Policy, Politics and the Pandemic. Can we find a common path?
Nov 18, 2020Shale Wong, MD
These are turbulent times. The collision of policy, politics and the pandemic has created an urgency for vision and stability. We find ourselves craving leadership and seeking clarity elucidated by science to define a path to safety. In our current state, where data is refuted or ignored, where the media filters and determines what and how information is presented to the masses, and the public holds rigidly to ideologic differences, who is responsible for health?
As a policy-focused clinician, never before have I experienced the degree of disruption we feel stemming from the impact of politics and public health. The scientific exploration to find relief from the surging pandemic is moving at an impressive pace. Vaccines are being developed with intense focus and record speed. Treatment and management are better understood every day. And our public health leaders are making valiant efforts. But political voices are the ones with the megaphones. It is overwhelming for all of us, health care providers included, to keep up and stay clear on these shifting grounds. Still, we are engaged and we feel responsible.
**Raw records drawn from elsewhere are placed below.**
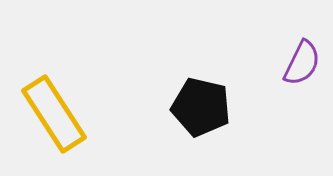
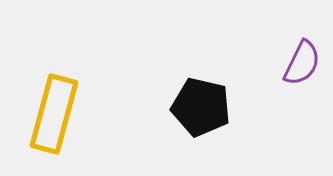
yellow rectangle: rotated 48 degrees clockwise
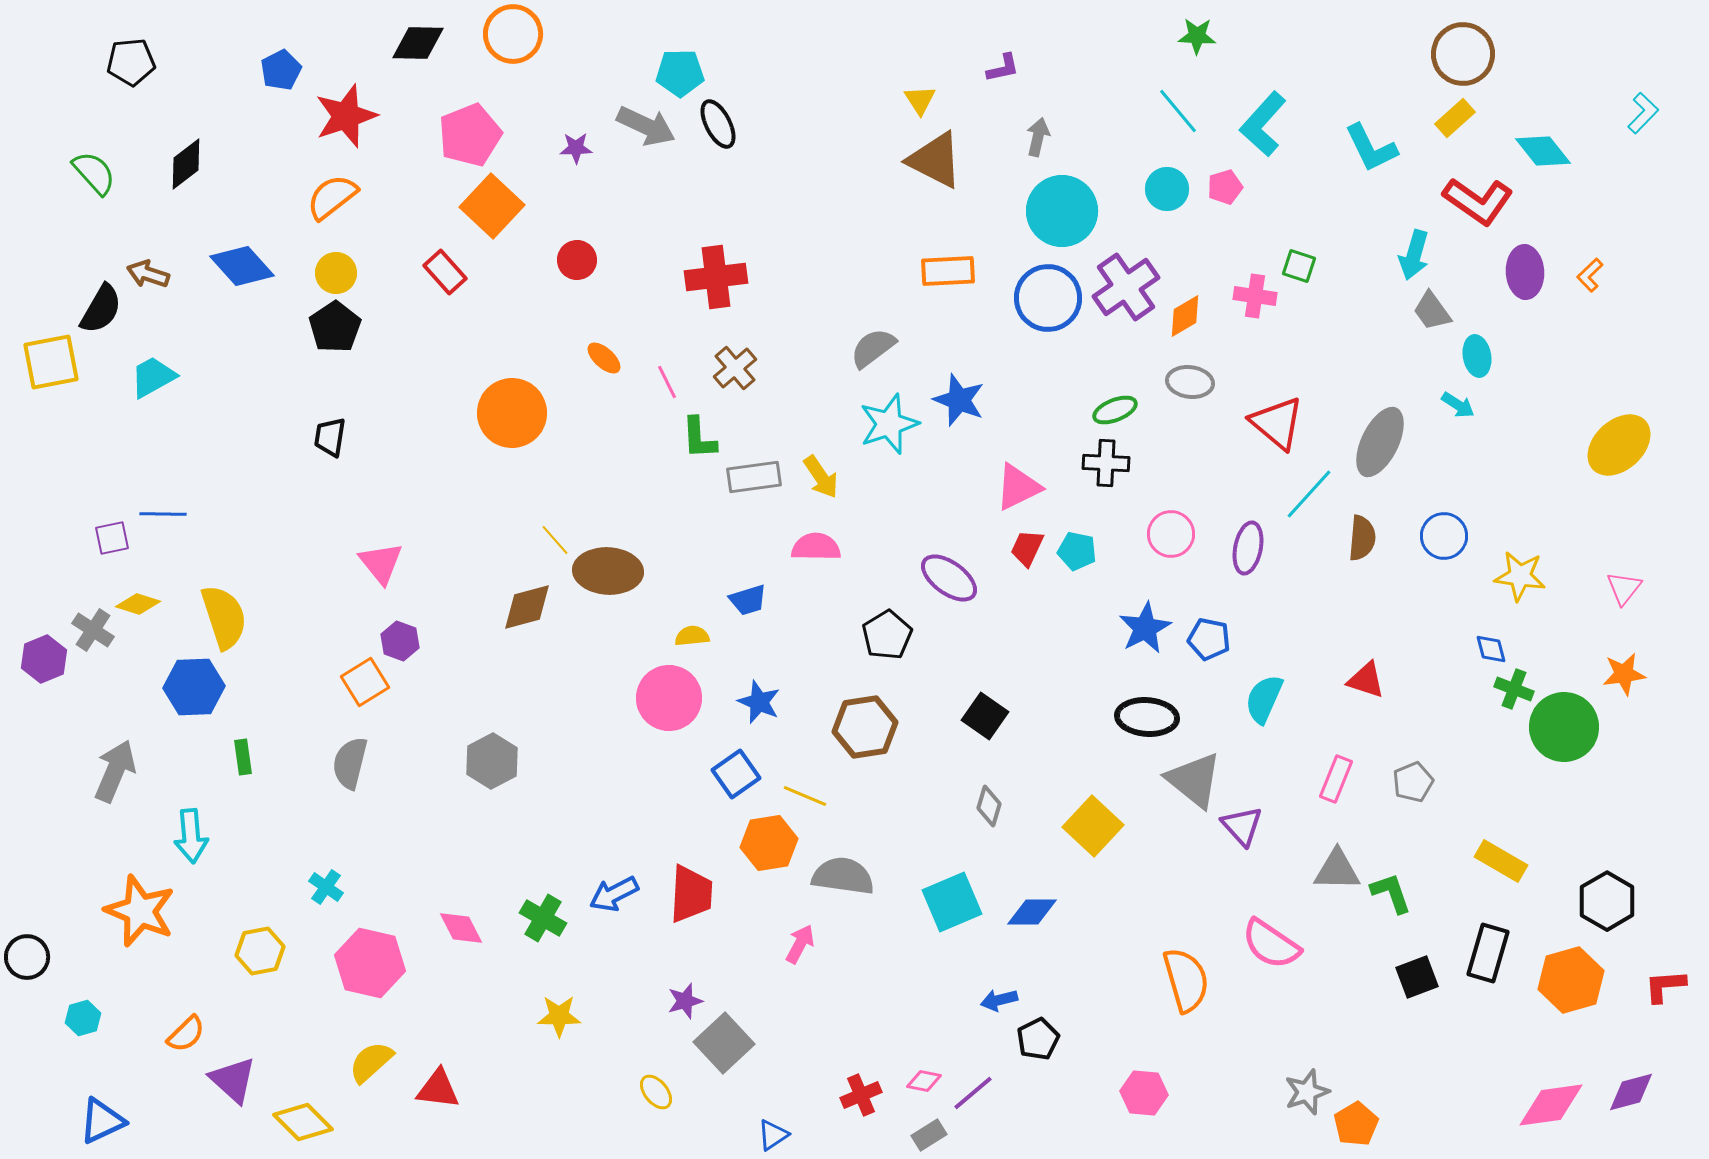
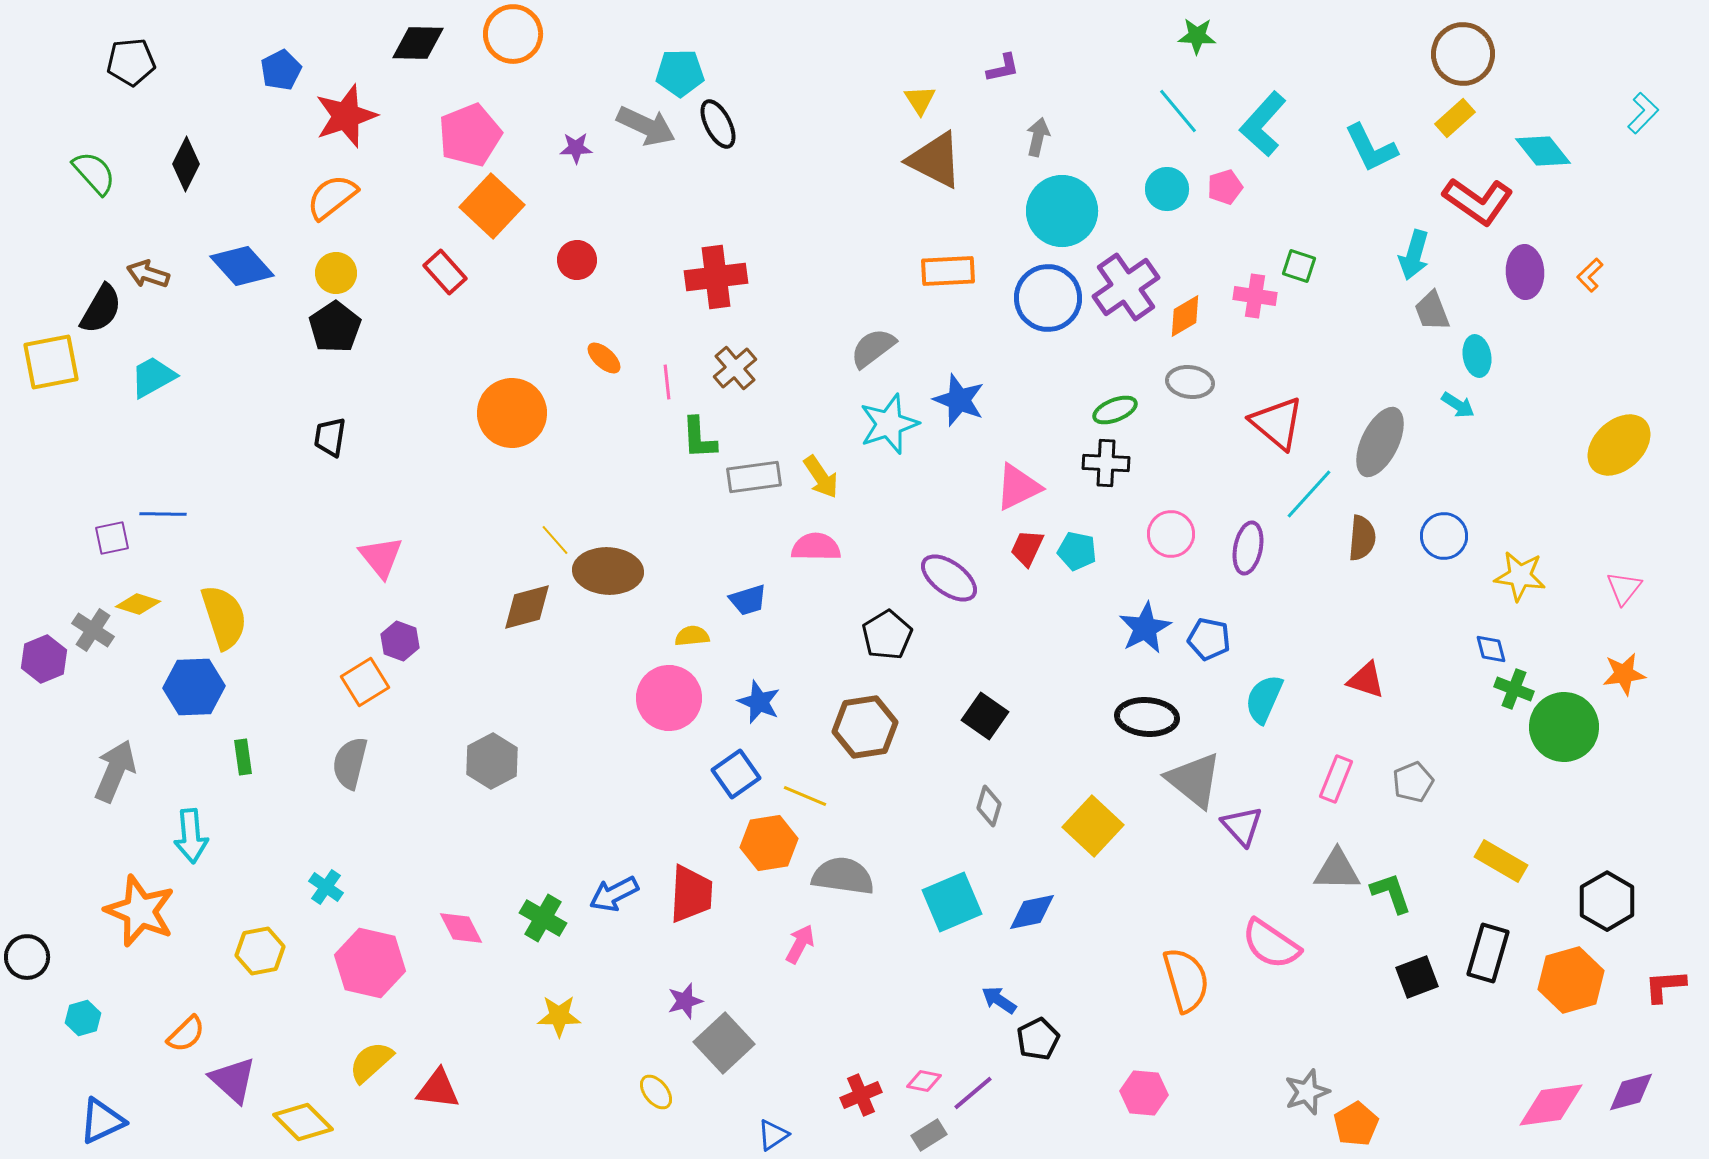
black diamond at (186, 164): rotated 26 degrees counterclockwise
gray trapezoid at (1432, 311): rotated 15 degrees clockwise
pink line at (667, 382): rotated 20 degrees clockwise
pink triangle at (381, 563): moved 6 px up
blue diamond at (1032, 912): rotated 12 degrees counterclockwise
blue arrow at (999, 1000): rotated 48 degrees clockwise
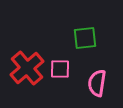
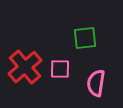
red cross: moved 2 px left, 1 px up
pink semicircle: moved 1 px left
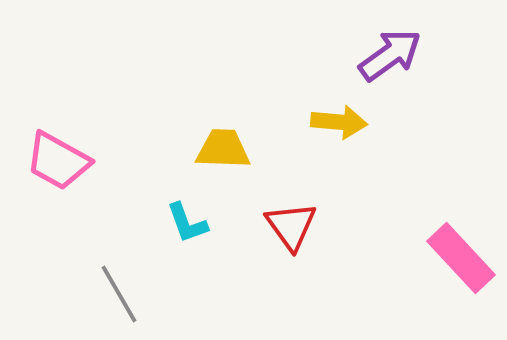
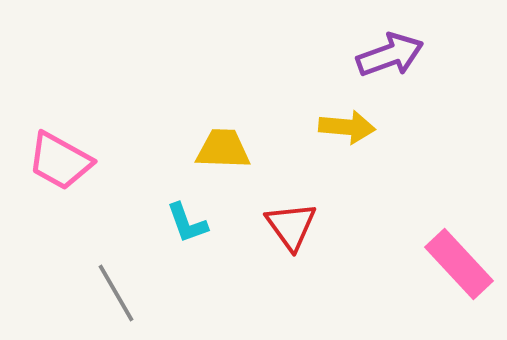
purple arrow: rotated 16 degrees clockwise
yellow arrow: moved 8 px right, 5 px down
pink trapezoid: moved 2 px right
pink rectangle: moved 2 px left, 6 px down
gray line: moved 3 px left, 1 px up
What has become brutally clear is a truth long evident before this crisis—that health does not happen within our health care system alone. Our health is dependent on behaviors, environments, social structures, and systems. The pandemic has revealed inequities in health and access; dramatically different views of self and others; and ultimately concerning disparities regarding the root of responsibility and accountability.
With this frame, our team at the Farley Health Policy Center pursues the study and development of policies that promote health equity. We strive to overcome fragmented systems and structures, integrating services and sectors. We trust that the arts and sciences shape our beliefs, values and culture for bringing us together. Our communities hold untapped power that can be leveraged and aligned to define and meet local needs. Our work depends on how we listen, reflect and build bridges between our fragmented structures and systems that support health.
We believe that policy enables action and structure to sustain and strengthen systems for health. Our policies must work for all of us, and should be informed by data that describes the inequities we seek to overcome. Policies can both perpetuate structural inequities and offer opportunity to change and improve efforts to achieve equity for populations that have long experienced inequitable health.
In the face of this pandemic and despite the political chaos, we see unprecedented opportunities to come together in the development and implementation of policies to mobilize community efforts and collaboration. Efforts to overcome fragmentation in our health care system have long been fraught with insufficient resources and lack of will to work together. But the pandemic may force our hand and infuse both energy and dollars that can build on momentum and passion rooted in an intolerance for inequity and unjust care that perpetuates the oppressed status quo. As we each recognize our vulnerabilities to this virus, perhaps we can renew a commitment to community and realize that caring for each other is ultimately in our own self-interest. We are all responsible to care for each other. The path is wide. It will accommodate all of us to lead and learn and follow; but we must act together to move forward.